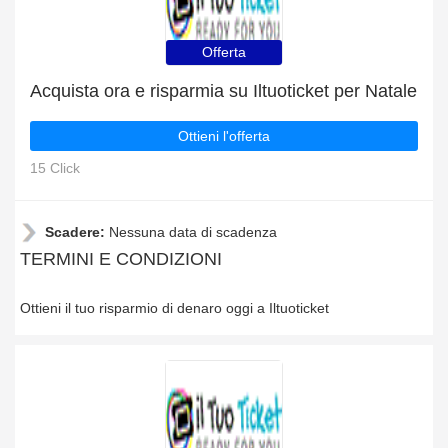
Offerta
Acquista ora e risparmia su Iltuoticket per Natale
Ottieni l'offerta
15 Click
Scadere:
Nessuna data di scadenza
TERMINI E CONDIZIONI
Ottieni il tuo risparmio di denaro oggi a Iltuoticket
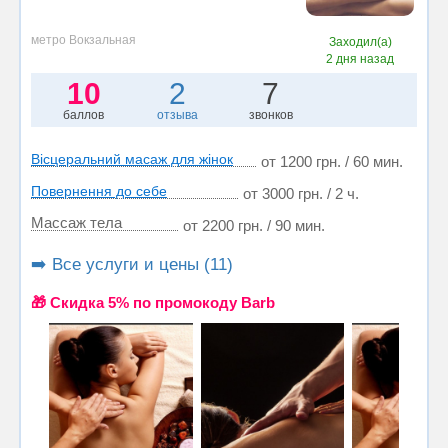
метро Вокзальная
Заходил(а)
2 дня назад
10
2
7
баллов
отзыва
звонков
Вісцеральний масаж для жінок
от 1200 грн. / 60 мин.
Повернення до себе
от 3000 грн. / 2 ч.
Массаж тела
от 2200 грн. / 90 мин.
➡️ Все услуги и цены (11)
🎁 Cкидка 5% по промокоду Barb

> **Your assignment**
All the records above must be retyped exactly, except for their pictures.

> **Answer area**
Offerta
Acquista ora e risparmia su Iltuoticket per Natale
Ottieni l'offerta
15 Click
Scadere:
Nessuna data di scadenza
TERMINI E CONDIZIONI
Ottieni il tuo risparmio di denaro oggi a Iltuoticket
метро Вокзальная
Заходил(а)
2 дня назад
10
2
7
баллов
отзыва
звонков
Вісцеральний масаж для жінок
от 1200 грн. / 60 мин.
Повернення до себе
от 3000 грн. / 2 ч.
Массаж тела
от 2200 грн. / 90 мин.
➡️ Все услуги и цены (11)
🎁 Cкидка 5% по промокоду Barb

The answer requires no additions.